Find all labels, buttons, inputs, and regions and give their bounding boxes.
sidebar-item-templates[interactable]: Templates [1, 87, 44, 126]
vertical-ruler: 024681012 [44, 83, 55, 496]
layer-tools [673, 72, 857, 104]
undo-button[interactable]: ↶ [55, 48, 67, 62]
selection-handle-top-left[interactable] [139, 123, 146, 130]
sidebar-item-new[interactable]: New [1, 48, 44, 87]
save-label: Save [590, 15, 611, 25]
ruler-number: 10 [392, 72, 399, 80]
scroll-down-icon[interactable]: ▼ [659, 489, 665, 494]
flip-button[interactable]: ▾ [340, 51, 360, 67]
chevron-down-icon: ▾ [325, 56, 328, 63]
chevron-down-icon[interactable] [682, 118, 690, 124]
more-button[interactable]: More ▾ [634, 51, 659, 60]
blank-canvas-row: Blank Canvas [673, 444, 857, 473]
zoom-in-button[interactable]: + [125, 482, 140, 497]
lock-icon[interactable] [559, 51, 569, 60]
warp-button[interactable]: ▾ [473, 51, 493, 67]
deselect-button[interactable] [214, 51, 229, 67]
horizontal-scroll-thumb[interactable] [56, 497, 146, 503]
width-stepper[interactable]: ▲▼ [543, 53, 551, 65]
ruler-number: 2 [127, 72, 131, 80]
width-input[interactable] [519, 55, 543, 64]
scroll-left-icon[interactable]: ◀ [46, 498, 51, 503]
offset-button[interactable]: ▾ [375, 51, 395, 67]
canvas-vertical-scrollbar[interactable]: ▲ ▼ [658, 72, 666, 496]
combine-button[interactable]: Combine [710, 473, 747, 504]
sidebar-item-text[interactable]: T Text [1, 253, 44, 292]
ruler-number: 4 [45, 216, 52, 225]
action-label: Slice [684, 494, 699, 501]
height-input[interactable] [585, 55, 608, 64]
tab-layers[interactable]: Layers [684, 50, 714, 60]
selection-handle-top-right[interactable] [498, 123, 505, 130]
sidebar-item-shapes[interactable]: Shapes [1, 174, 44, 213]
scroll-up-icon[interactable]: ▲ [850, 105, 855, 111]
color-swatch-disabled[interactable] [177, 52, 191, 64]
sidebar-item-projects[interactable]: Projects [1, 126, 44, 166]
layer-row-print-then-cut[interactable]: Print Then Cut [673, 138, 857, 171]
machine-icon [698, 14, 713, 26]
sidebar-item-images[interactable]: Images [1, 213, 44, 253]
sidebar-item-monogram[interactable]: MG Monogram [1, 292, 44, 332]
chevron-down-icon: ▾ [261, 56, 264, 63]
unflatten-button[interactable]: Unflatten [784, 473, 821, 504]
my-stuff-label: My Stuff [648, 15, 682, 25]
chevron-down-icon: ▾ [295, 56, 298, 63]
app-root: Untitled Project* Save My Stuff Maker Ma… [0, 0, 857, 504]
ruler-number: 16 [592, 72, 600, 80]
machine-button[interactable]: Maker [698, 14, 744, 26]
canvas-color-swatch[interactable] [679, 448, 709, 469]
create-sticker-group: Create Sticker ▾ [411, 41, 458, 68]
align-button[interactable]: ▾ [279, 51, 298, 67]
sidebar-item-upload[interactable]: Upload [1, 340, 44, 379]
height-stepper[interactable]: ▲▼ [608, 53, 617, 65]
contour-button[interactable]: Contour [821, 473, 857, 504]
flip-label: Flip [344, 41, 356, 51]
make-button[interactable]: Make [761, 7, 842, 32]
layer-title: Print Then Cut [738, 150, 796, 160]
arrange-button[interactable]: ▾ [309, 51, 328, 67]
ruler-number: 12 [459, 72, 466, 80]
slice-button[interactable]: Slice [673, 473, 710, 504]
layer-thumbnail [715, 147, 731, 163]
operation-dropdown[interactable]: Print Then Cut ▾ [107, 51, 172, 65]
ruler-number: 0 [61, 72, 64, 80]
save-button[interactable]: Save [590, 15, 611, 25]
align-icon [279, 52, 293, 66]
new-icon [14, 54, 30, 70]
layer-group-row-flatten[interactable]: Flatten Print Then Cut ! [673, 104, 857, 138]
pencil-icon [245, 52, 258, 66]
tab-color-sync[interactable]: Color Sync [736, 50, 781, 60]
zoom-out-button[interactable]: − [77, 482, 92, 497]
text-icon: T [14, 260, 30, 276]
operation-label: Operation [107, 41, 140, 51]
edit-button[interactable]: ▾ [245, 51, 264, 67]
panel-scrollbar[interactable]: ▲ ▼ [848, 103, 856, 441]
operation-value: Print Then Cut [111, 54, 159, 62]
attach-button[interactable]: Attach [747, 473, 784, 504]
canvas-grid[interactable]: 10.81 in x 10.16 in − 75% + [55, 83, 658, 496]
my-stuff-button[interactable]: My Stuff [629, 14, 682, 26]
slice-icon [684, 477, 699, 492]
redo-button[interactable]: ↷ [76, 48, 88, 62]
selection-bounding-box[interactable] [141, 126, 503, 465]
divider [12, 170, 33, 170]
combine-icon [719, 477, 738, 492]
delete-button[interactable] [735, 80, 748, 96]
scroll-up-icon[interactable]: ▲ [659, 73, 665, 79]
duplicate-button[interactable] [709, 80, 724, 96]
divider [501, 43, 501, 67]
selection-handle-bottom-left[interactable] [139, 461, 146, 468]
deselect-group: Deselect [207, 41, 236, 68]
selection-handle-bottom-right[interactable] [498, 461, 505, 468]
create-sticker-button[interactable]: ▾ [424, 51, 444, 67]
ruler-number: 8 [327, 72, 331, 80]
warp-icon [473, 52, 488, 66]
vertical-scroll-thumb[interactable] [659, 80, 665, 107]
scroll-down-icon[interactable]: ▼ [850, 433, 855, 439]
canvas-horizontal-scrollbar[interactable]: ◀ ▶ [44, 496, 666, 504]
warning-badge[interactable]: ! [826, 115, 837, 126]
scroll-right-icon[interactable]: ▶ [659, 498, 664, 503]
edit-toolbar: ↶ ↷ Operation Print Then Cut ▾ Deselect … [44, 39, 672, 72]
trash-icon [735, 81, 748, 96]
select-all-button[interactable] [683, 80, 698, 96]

* * *

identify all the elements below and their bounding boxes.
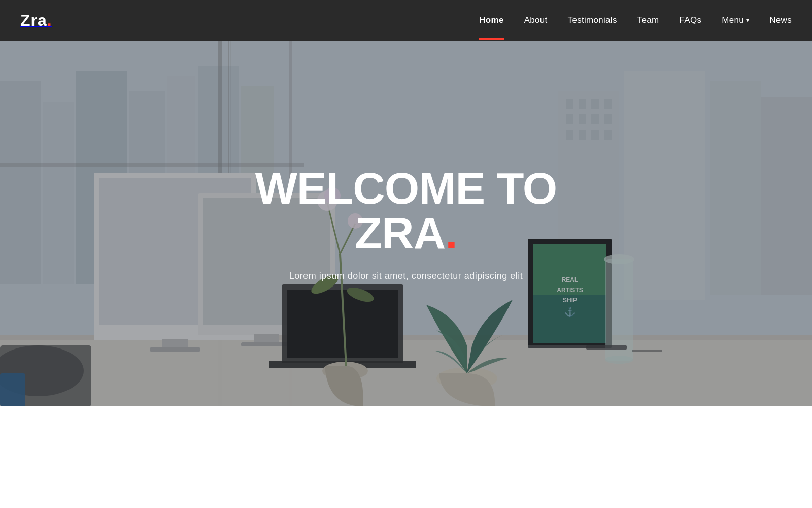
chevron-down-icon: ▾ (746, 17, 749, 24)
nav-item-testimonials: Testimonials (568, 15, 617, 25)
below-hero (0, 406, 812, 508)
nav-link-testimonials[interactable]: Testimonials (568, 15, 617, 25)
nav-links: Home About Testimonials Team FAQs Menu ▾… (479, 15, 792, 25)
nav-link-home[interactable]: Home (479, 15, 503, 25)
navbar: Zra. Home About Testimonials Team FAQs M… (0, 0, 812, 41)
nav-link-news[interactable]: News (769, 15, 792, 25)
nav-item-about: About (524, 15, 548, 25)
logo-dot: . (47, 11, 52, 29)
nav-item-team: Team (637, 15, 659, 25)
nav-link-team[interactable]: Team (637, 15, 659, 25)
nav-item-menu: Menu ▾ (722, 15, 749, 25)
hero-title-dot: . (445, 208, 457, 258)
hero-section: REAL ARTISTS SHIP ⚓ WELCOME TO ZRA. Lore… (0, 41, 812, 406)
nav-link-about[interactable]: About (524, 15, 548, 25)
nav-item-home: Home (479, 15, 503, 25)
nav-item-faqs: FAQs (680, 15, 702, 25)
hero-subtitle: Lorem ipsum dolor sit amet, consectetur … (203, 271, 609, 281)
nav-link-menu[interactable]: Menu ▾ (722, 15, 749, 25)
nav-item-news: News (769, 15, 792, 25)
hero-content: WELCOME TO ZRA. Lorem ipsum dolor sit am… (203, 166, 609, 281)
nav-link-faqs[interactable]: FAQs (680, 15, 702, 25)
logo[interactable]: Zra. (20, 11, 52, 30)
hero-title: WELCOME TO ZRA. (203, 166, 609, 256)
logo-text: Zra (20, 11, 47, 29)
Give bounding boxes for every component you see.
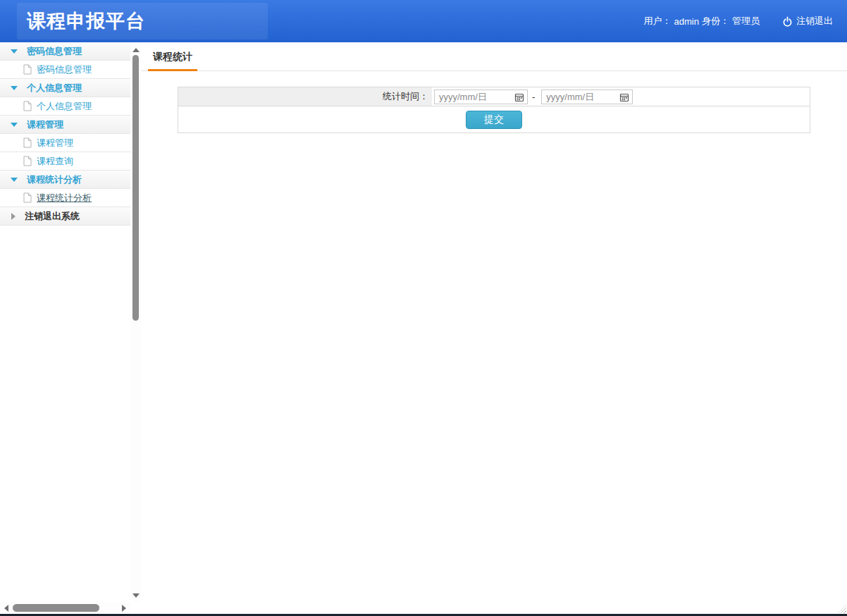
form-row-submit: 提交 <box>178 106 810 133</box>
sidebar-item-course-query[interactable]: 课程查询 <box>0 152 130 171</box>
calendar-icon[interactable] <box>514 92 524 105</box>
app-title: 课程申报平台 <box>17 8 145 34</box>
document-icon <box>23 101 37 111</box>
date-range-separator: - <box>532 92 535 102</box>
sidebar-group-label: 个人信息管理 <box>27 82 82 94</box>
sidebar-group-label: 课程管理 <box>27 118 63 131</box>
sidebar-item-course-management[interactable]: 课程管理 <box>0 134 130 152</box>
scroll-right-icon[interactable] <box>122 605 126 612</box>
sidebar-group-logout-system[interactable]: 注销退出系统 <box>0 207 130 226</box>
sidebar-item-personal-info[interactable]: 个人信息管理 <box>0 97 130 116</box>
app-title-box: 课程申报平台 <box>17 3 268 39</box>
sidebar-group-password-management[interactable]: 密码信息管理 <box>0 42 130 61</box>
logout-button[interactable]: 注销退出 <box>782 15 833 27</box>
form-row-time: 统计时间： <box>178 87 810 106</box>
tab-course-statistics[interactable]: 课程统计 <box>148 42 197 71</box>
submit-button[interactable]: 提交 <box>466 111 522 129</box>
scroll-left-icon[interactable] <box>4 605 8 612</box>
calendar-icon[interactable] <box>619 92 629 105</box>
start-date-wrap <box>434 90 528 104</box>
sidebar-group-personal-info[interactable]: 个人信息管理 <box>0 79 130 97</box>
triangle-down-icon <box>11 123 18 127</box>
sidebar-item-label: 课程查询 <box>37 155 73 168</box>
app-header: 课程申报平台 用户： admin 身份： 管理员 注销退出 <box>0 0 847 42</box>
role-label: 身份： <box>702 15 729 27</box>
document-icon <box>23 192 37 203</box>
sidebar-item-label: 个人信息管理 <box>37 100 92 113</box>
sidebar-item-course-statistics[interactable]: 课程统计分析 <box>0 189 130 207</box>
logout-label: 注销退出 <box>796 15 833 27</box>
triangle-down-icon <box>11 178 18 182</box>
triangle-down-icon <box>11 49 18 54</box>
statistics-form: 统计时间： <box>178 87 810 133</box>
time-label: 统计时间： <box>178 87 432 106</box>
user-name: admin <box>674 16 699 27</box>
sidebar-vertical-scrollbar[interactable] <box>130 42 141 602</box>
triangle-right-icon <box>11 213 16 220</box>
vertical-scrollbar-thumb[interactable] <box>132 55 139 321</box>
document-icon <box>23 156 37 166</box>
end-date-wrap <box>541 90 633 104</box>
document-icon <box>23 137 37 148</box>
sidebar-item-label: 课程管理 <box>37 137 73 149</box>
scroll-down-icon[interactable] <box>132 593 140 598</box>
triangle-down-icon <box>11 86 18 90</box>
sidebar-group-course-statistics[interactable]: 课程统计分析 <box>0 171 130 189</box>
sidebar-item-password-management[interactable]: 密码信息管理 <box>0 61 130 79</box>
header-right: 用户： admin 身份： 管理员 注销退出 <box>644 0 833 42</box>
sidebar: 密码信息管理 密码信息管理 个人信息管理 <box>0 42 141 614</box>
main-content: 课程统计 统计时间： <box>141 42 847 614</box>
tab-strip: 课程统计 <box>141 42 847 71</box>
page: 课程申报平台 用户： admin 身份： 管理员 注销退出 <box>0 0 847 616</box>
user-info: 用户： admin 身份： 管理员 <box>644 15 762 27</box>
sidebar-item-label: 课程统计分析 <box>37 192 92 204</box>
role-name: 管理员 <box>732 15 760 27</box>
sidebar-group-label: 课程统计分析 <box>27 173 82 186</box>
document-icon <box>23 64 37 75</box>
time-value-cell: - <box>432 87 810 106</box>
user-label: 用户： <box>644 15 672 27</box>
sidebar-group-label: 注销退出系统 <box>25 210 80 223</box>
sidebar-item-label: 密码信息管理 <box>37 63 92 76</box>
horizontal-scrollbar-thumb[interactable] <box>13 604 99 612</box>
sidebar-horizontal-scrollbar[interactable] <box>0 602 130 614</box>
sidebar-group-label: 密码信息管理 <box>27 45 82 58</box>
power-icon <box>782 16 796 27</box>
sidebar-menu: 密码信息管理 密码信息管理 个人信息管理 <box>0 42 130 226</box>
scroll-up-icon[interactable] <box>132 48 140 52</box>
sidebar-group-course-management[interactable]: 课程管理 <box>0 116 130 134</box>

*Problem to work on*
How many lines of these entries hold the string "stepper"? Answer with the number alone.

*Result*
2